**DATA SHOWN:**
_ _ _ _ _ _ _
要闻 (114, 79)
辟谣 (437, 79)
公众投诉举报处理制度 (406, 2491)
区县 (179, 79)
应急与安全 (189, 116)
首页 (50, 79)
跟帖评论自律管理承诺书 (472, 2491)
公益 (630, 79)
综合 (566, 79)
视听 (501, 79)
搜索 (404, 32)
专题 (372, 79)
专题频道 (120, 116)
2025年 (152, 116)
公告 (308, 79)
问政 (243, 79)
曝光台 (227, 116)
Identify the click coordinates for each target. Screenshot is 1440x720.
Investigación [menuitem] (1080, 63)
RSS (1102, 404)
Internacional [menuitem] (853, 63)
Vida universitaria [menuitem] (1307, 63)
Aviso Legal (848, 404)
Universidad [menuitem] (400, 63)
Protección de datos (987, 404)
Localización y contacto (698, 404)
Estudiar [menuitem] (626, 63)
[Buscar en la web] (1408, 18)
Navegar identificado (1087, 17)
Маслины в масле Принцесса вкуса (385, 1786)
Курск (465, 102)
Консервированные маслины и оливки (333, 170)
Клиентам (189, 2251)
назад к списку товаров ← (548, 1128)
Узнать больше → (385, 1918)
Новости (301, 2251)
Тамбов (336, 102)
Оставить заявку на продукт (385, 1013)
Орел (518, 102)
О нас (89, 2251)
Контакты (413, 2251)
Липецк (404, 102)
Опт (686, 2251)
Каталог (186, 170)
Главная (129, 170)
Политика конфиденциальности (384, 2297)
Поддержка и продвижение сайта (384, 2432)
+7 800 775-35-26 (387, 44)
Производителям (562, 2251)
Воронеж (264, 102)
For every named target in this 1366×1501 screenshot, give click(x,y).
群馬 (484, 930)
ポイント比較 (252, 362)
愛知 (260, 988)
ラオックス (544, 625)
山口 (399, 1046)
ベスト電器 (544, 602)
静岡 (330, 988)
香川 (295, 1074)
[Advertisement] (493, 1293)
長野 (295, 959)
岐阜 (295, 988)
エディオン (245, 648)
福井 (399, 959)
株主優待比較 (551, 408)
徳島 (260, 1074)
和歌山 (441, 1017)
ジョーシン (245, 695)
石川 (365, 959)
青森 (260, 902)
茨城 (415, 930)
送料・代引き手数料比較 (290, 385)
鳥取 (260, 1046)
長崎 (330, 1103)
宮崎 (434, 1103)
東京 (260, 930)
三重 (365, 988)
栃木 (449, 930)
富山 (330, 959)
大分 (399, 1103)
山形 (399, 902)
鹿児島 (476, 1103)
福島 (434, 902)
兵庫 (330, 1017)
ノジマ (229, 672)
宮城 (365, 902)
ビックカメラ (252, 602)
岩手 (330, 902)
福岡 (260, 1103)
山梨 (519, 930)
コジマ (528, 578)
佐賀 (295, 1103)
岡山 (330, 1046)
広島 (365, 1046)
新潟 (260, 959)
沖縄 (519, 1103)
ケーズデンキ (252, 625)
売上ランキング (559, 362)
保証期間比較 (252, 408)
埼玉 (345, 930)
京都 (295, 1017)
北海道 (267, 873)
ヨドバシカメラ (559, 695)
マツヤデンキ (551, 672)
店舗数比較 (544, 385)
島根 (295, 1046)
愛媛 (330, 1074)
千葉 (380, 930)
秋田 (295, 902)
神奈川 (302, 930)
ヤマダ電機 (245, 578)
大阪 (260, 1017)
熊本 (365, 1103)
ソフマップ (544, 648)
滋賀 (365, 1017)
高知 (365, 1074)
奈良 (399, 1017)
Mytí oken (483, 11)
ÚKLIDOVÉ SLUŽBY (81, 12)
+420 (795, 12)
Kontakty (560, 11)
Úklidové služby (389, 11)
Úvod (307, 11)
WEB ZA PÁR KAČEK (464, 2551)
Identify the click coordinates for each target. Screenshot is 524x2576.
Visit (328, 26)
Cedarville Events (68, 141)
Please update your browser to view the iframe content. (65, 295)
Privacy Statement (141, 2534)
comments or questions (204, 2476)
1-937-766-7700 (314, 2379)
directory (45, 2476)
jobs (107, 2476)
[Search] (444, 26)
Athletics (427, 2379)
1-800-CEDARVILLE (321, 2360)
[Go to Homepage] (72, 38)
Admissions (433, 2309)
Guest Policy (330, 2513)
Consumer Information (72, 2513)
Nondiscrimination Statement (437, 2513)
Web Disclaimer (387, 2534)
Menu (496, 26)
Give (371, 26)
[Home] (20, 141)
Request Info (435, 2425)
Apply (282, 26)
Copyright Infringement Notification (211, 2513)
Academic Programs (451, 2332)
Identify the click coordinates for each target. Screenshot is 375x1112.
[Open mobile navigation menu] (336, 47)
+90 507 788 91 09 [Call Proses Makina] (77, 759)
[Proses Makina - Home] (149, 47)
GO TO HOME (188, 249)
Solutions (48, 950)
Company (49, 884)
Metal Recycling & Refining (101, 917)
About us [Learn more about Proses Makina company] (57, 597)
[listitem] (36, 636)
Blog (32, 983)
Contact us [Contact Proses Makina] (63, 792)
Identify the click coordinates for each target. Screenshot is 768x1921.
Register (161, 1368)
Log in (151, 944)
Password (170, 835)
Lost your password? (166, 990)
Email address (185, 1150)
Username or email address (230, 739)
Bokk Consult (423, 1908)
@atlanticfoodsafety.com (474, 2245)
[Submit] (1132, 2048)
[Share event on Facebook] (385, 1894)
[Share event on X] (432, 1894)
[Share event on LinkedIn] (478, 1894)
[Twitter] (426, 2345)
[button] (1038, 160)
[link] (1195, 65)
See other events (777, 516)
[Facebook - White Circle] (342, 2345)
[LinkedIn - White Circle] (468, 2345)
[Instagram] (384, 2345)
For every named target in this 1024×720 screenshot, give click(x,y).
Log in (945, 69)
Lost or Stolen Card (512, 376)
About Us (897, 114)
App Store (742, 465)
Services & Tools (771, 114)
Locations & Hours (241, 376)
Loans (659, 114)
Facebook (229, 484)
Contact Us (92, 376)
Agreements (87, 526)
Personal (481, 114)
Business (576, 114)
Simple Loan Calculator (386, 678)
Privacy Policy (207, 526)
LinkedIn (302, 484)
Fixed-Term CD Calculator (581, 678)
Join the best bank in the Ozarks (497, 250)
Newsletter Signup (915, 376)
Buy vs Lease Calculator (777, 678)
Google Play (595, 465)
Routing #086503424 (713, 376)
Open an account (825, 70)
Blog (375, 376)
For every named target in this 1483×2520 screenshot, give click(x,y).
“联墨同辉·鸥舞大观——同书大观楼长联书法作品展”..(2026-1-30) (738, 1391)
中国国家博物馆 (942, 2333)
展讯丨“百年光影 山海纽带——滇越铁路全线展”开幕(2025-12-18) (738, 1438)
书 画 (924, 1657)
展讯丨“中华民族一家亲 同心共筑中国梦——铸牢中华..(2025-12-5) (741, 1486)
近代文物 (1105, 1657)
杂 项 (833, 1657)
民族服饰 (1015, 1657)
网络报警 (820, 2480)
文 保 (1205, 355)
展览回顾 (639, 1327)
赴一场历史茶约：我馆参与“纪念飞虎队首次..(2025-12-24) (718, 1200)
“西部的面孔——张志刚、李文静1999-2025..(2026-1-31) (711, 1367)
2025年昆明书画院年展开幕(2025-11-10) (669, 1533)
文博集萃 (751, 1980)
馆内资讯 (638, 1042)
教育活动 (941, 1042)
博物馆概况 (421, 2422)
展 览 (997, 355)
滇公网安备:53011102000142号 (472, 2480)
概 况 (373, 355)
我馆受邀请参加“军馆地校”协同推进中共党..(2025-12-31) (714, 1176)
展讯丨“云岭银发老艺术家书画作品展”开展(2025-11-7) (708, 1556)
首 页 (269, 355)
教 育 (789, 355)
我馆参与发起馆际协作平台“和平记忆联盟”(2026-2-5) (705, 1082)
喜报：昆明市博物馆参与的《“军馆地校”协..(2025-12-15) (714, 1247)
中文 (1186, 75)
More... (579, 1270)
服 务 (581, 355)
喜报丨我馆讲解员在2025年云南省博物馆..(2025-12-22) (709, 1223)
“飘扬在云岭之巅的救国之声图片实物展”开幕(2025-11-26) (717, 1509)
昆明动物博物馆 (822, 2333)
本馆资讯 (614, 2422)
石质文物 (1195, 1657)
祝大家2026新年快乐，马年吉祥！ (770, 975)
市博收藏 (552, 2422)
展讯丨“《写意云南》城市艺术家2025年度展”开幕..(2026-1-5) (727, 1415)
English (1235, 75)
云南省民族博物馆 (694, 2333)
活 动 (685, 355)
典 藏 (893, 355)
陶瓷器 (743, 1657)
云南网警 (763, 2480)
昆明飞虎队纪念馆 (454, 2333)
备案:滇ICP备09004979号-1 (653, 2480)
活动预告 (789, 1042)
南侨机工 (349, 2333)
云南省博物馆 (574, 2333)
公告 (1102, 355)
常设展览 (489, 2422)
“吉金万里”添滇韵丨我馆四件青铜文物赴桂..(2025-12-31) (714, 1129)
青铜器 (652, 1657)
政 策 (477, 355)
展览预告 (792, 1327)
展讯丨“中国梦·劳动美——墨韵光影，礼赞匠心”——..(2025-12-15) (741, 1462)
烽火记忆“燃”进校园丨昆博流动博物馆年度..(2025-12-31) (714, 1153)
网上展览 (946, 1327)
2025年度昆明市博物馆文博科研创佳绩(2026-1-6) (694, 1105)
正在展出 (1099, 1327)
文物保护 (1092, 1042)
_ _ _ _ _ _ _
**WORK ITEM:**
All lines in the data above from the one with "Solutions (48, 950)" through the one with "[Twitter] (426, 2345)" must be repeated exactly, and no others.

**ANSWER TO THE PROBLEM:**
Solutions (48, 950)
Company (49, 884)
Metal Recycling & Refining (101, 917)
About us [Learn more about Proses Makina company] (57, 597)
[listitem] (36, 636)
Blog (32, 983)
Contact us [Contact Proses Makina] (63, 792)
Identify the click coordinates for each target. Screenshot is 768x1921.
Register (161, 1368)
Log in (151, 944)
Password (170, 835)
Lost your password? (166, 990)
Email address (185, 1150)
Username or email address (230, 739)
Bokk Consult (423, 1908)
@atlanticfoodsafety.com (474, 2245)
[Submit] (1132, 2048)
[Share event on Facebook] (385, 1894)
[Share event on X] (432, 1894)
[Share event on LinkedIn] (478, 1894)
[Twitter] (426, 2345)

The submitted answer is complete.